Doubleday, pounds 16.99

The book world's ruling class, considering itself in general too smart for cult fiction, recognises the existence of only one humourous fantasist at a time. Douglas Adams received the nod in the early 1980s, and it is currently permissible to find Terry Pratchett mildly amusing, provided one is careful to despise his readers. Robert Rankin, author of 17 deeply strange novels, has yet to receive his Backstage Pass; of course, having his own fan club, members of which are entitled to "a coveted Sproutlore badge", probably doesn't help.

Rankin is, frankly, an art-school weirdo. His books are not affectionate pastiches or clever exercises in genre-bending. To read two or three Rankins is to become convinced that he doesn't write like this because he is methodically exploiting a niche in the market; he writes like this because the tablets aren't working.

His plots, such as they are, do not submit gracefully to precis. They usually concern reluctant heroes saving the world from the forces of evil. In Voodoo Handbag, easily his best-written work to date, the evil is supplied by Necrosoft, a monopolistic computer company.

But nobody reads Rankin for the plot. We read him for his exuberant salmagundi of old jokes, myths urban and otherwise, catchphrases, liberatingly crazy ideas, running gags, recurring characters and locations, unreliable autobiographical anecdotes, and not forgetting the now legendary "load of old toot".

He wears his influences on his sleeve: Forteanism, absurdism, conspiracy theory, Spike Milligan and Flann O'Brien, and the entire span of pop, pulp and pub culture. His books are constructed rather like poems or song lyrics, strong on rhythm, echo, cadence and cascade (oh no, wait a minute - that's an old King Crimson track).

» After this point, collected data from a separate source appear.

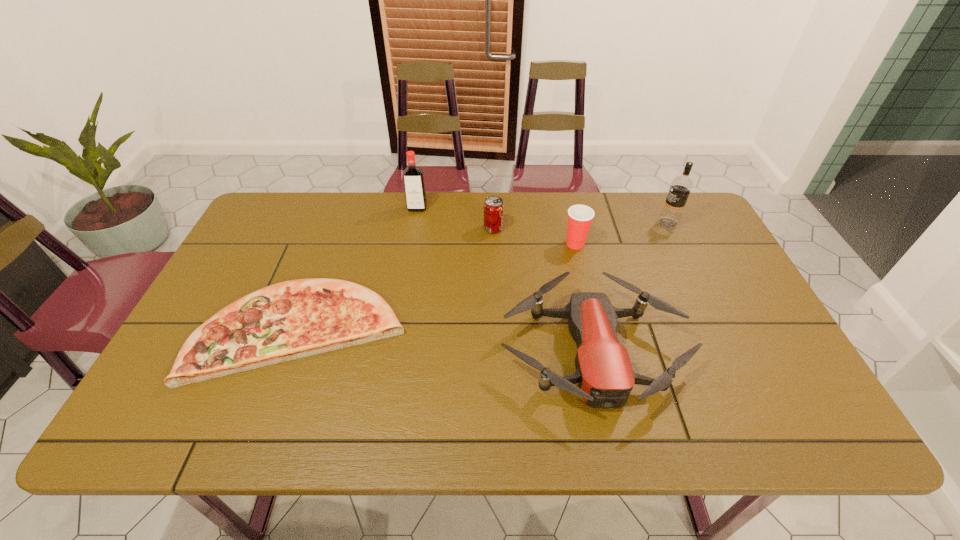 This screenshot has width=960, height=540. In order to click on free location located on the label of the rightmost object in this screenshot , I will do `click(588, 223)`.

Image resolution: width=960 pixels, height=540 pixels. Identify the location of free space located 0.290m on the front and back of the farthest object. (406, 274).

The height and width of the screenshot is (540, 960). What are the coordinates of `free space located 0.220m on the right of the fourth farthest object` in the screenshot? It's located at (660, 244).

You are a GUI agent. You are given a task and a screenshot of the screen. Output one action in this format:
    pyautogui.click(x=<x>, y=<y>)
    Task: Click on the vacant space located on the front of the pop soda
    Image resolution: width=960 pixels, height=540 pixels.
    Given the screenshot: What is the action you would take?
    pyautogui.click(x=495, y=301)

Image resolution: width=960 pixels, height=540 pixels. What are the coordinates of `free region located on the back of the shortest object` in the screenshot? It's located at (324, 270).

At what (x,y) coordinates should I click in order to perform the action: click on Dixie cup located in the far edge section of the desktop. Please return your answer as a coordinate pair (x, y). Looking at the image, I should click on (580, 217).

Where is `pop soda at the far edge`? The image size is (960, 540). pop soda at the far edge is located at coordinates (493, 215).

The height and width of the screenshot is (540, 960). I want to click on object present at the near edge, so click(x=604, y=373).

The width and height of the screenshot is (960, 540). In order to click on object located in the left edge section of the desktop in this screenshot , I will do `click(298, 318)`.

Where is `object that is at the right edge`? This screenshot has width=960, height=540. object that is at the right edge is located at coordinates (681, 186). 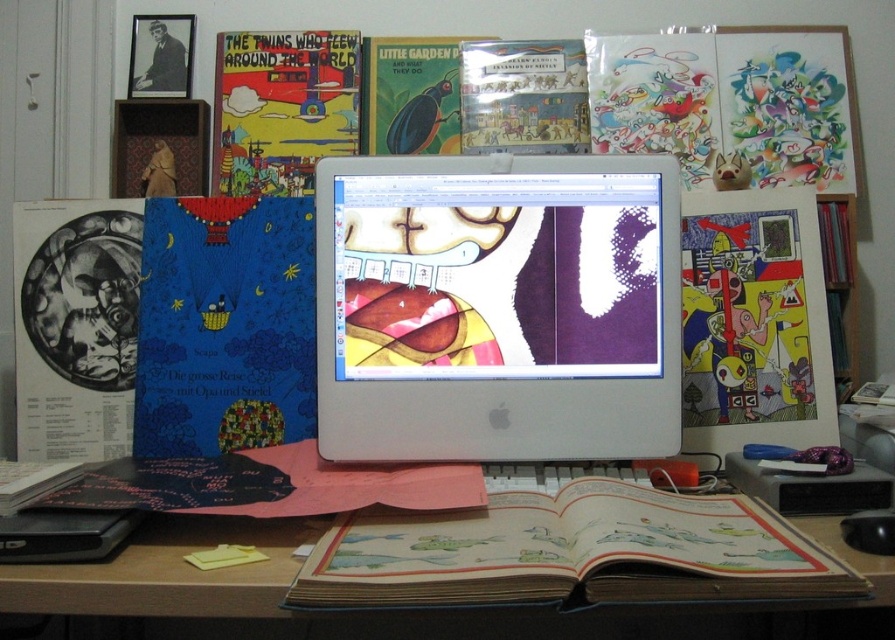 Question: Does yellow paper comic book at center right appear over matte paper comic book at upper left?

Choices:
 (A) yes
 (B) no

Answer: (B)

Question: Which point appears closest to the camera in this image?

Choices:
 (A) pyautogui.click(x=833, y=403)
 (B) pyautogui.click(x=100, y=595)
 (C) pyautogui.click(x=252, y=116)

Answer: (B)

Question: Which point is closer to the camera taking this photo?

Choices:
 (A) (305, 321)
 (B) (433, 195)

Answer: (B)

Question: Considering the real-world distances, which object is farthest from the blue matte book at left?

Choices:
 (A) wooden desk at center
 (B) silver metallic monitor at center
 (C) yellow paper comic book at center right
 (D) matte black book at left

Answer: (C)

Question: Does blue matte book at left appear on the left side of wooden desk at center?

Choices:
 (A) yes
 (B) no

Answer: (A)

Question: Is wooden desk at center below matte black book at left?

Choices:
 (A) no
 (B) yes

Answer: (B) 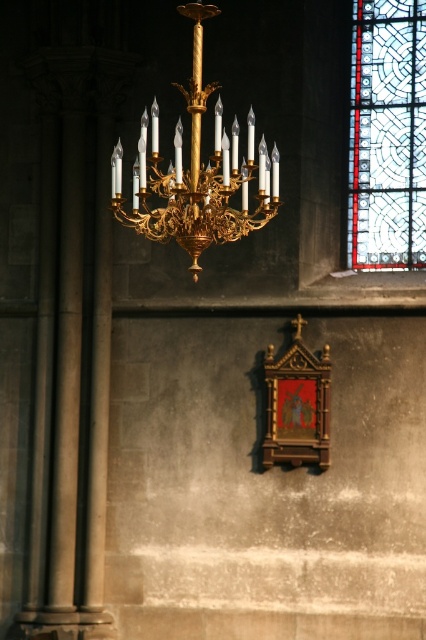 Consider the image. Measure the distance between point (371,196) and camera.

Point (371,196) and camera are 85.97 meters apart from each other.

The height and width of the screenshot is (640, 426). Describe the element at coordinates (386, 134) in the screenshot. I see `stained glass window at upper right` at that location.

The image size is (426, 640). I want to click on stained glass window at upper right, so click(x=386, y=134). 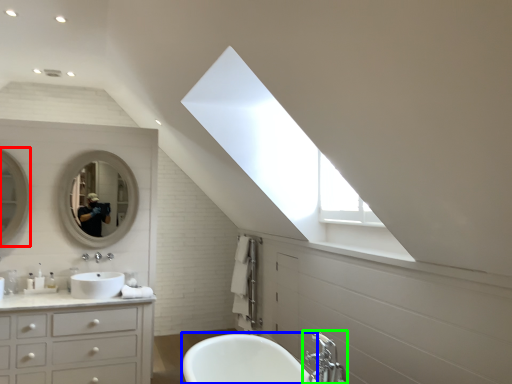 Question: Which object is the closest to the mirror (highlighted by a red box)? Choose among these: bath (highlighted by a blue box) or tap (highlighted by a green box).

Choices:
 (A) bath
 (B) tap

Answer: (A) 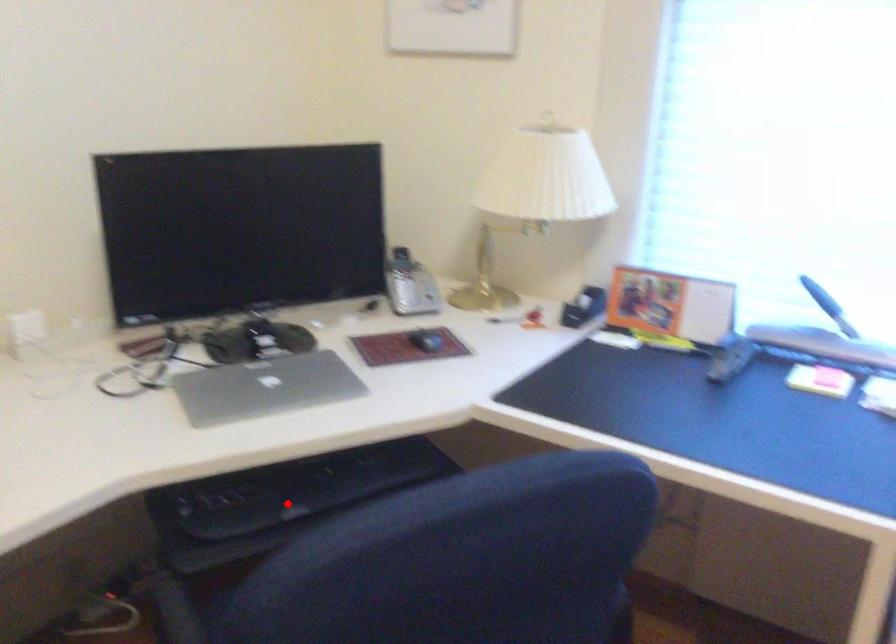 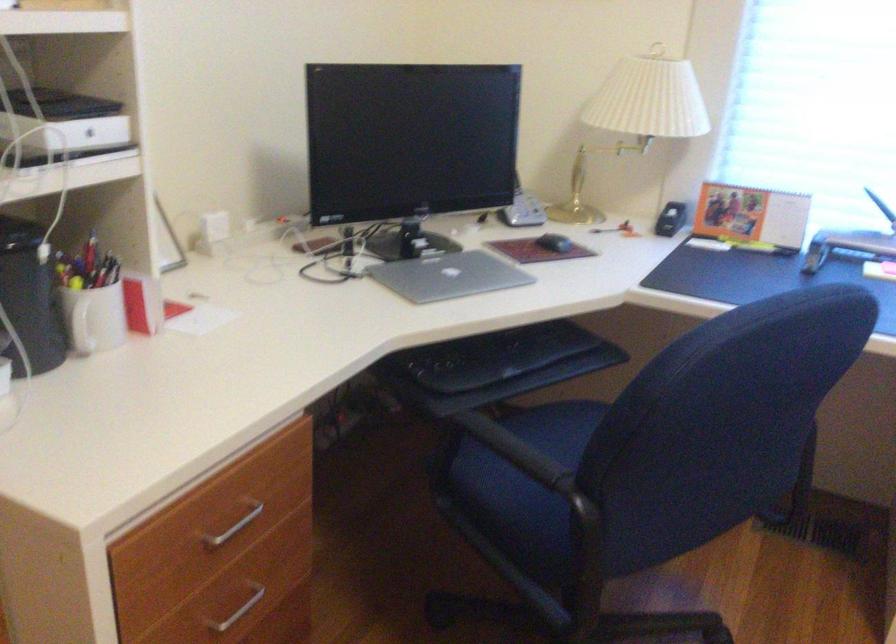 Question: A red point is marked in image1. In image2, is the corresponding 3D point closer to the camera or farther? Reply with the corresponding letter.

Choices:
 (A) The corresponding 3D point is closer.
 (B) The corresponding 3D point is farther.

Answer: (B) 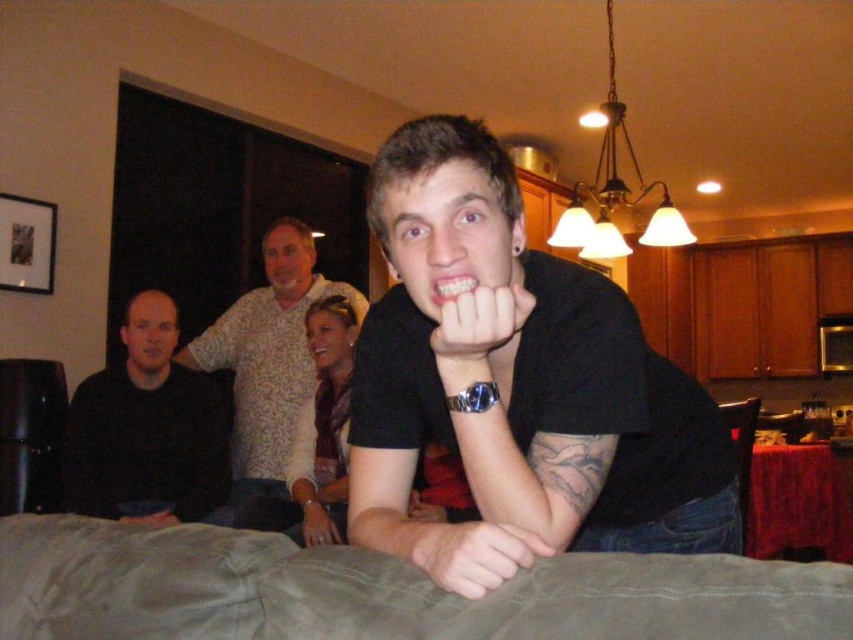 You are a photographer adjusting your camera settings to focus on the white leather bracelet at lower center and the smooth skin hand at lower center. Which object is positioned higher in the frame?

The white leather bracelet at lower center is located above the smooth skin hand at lower center, so it is positioned higher in the frame. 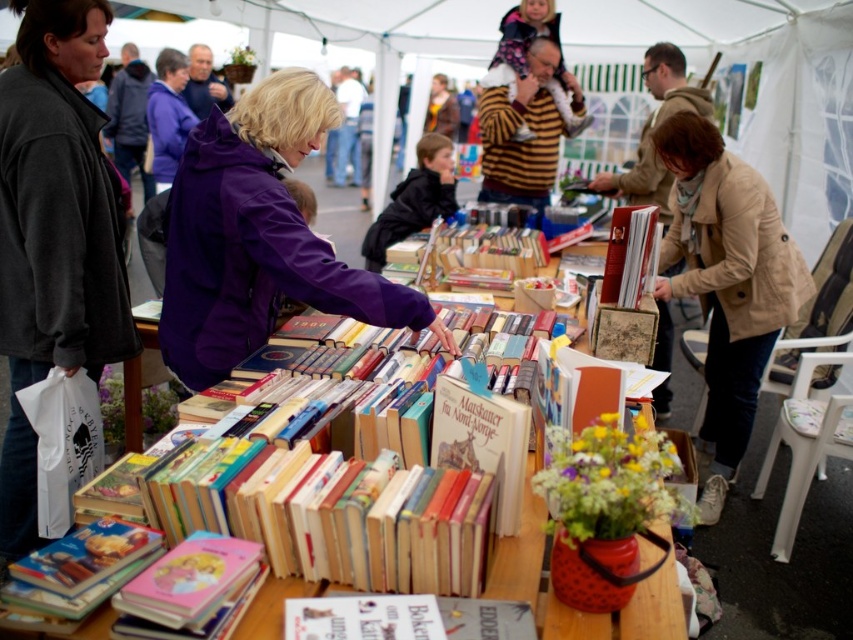 Between point (802, 275) and point (637, 292), which one is positioned in front?

Point (637, 292)

Describe the element at coordinates (726, 282) in the screenshot. The image size is (853, 640). I see `beige coat at lower right` at that location.

Is point (755, 177) closer to viewer compared to point (631, 212)?

No, (755, 177) is further to viewer.

Find the location of a particular element. beige coat at lower right is located at coordinates (726, 282).

Is point (670, 236) positioned before point (228, 536)?

No, (670, 236) is behind (228, 536).

Between beige coat at lower right and pink matte book at lower left, which one has more height?

→ beige coat at lower right

Image resolution: width=853 pixels, height=640 pixels. Describe the element at coordinates (726, 282) in the screenshot. I see `beige coat at lower right` at that location.

Locate an element on the screen. beige coat at lower right is located at coordinates (726, 282).

Can you confirm if pink matte book at lower left is positioned to the left of hardcover book at center?

Indeed, pink matte book at lower left is positioned on the left side of hardcover book at center.

Is pink matte book at lower left wider than hardcover book at center?

No.

Describe the element at coordinates (186, 588) in the screenshot. I see `pink matte book at lower left` at that location.

Locate an element on the screen. This screenshot has height=640, width=853. pink matte book at lower left is located at coordinates (186, 588).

His approach is picaresque, yet curiously driven. He's capable of lacing his fun with genuinely chilling episodes and insights. As with any great humorist, you can never be entirely sure which bits he himself thinks are funny and which he thinks are frightening.

The juxtaposition of the mundane and the fantastic in Rankin's universe is subtle and skilful. Everything and everyone he creates is skew-whiff; he is happy to employ a cliche but only after he's duffed it up a bit. His principal characters are ostensibly everyman types, who juggle the demanding role of rescuing humanity with their other priorities: winning darts tournaments and tending allotments. But in Rankin, as in life, ordinariness is invariably illusory.

He is an author best read in large doses. His impressively individual style means that he becomes funnier the more you read him. Rankin is so loved by his audience because, even more than Pratchett, he writes as one of us - a reader, a fan; the self-styled "teller of tall tales", unimpressed by conventional hierarchies of significance and triviality, at his happiest tipsy in the snug, sharing a pocketful of weird odds and sods with a bunch of like-minded eclectics.